Retype, exactly as they appear below, the lines between the line holding "pyautogui.click(x=<x>, y=<y>)" and the line holding "The width and height of the screenshot is (467, 2576).", both ends included.
--- Given data Enclosed Below ---
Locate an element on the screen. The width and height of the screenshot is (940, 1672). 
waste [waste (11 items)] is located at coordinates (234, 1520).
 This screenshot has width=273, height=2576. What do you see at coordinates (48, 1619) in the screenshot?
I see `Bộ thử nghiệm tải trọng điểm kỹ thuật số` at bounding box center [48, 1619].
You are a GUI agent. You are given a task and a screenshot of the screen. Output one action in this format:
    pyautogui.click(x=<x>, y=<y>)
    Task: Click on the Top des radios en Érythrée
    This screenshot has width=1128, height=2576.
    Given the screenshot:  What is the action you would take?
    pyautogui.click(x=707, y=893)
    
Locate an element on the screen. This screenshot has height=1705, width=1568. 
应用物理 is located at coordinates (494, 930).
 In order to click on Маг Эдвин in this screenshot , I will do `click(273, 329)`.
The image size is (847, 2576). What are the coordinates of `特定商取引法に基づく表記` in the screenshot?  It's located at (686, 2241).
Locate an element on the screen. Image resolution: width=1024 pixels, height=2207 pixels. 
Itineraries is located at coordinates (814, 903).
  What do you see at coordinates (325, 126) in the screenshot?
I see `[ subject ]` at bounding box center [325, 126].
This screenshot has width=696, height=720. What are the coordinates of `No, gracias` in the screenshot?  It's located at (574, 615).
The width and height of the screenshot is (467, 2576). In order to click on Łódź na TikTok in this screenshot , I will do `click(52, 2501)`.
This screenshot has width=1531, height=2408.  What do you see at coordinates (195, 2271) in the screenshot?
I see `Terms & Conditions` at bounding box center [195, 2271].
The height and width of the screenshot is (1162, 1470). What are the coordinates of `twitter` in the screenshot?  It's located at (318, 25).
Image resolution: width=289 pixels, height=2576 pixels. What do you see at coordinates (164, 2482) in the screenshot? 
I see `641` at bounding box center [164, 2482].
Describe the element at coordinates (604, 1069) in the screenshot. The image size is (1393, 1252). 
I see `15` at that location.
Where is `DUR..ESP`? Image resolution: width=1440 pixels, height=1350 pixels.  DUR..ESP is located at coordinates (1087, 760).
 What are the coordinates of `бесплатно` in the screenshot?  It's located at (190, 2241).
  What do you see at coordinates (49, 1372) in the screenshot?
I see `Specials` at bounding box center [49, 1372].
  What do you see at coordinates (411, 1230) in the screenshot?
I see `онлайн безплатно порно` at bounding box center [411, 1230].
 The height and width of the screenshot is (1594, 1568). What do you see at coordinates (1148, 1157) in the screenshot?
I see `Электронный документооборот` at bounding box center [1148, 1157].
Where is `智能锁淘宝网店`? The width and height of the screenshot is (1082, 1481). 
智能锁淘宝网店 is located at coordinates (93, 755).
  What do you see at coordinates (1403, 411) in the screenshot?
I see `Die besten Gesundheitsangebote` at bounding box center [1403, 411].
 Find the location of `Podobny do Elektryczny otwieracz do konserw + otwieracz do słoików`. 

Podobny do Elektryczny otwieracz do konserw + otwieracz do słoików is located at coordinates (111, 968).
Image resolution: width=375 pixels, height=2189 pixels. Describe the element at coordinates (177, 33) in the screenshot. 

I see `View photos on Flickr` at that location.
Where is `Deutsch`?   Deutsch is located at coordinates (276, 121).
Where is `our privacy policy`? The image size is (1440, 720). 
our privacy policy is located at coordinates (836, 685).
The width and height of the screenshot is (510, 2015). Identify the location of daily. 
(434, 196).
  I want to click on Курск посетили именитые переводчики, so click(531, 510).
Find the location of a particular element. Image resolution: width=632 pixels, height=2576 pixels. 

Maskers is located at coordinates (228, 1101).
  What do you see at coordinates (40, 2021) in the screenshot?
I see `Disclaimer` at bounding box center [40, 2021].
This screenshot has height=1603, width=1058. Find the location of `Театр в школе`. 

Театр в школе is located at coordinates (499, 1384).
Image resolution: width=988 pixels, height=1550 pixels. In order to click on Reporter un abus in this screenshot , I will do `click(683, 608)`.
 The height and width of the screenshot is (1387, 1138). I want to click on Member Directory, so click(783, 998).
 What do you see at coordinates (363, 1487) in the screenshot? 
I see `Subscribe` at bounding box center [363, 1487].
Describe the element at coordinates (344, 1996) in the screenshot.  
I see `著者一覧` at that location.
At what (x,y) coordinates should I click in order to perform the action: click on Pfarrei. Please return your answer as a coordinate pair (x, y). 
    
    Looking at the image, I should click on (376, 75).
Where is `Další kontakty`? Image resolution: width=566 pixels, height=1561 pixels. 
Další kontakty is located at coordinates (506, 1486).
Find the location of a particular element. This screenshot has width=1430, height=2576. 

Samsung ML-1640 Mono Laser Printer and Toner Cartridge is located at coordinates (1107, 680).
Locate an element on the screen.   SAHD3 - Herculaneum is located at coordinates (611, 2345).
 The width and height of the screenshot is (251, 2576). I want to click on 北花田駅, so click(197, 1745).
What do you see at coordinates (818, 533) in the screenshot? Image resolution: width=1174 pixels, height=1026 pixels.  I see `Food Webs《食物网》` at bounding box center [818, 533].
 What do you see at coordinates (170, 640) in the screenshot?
--- End of Enclosed Given data ---
=== Completed exercise ===
    pyautogui.click(x=<x>, y=<y>)
    Task: Click on the Top des radios en Érythrée
    This screenshot has width=1128, height=2576.
    Given the screenshot:  What is the action you would take?
    pyautogui.click(x=707, y=893)
    
Locate an element on the screen. This screenshot has height=1705, width=1568. 
应用物理 is located at coordinates (494, 930).
 In order to click on Маг Эдвин in this screenshot , I will do `click(273, 329)`.
The image size is (847, 2576). What are the coordinates of `特定商取引法に基づく表記` in the screenshot?  It's located at (686, 2241).
Locate an element on the screen. Image resolution: width=1024 pixels, height=2207 pixels. 
Itineraries is located at coordinates (814, 903).
  What do you see at coordinates (325, 126) in the screenshot?
I see `[ subject ]` at bounding box center [325, 126].
This screenshot has width=696, height=720. What are the coordinates of `No, gracias` in the screenshot?  It's located at (574, 615).
The width and height of the screenshot is (467, 2576). In order to click on Łódź na TikTok in this screenshot , I will do `click(52, 2501)`.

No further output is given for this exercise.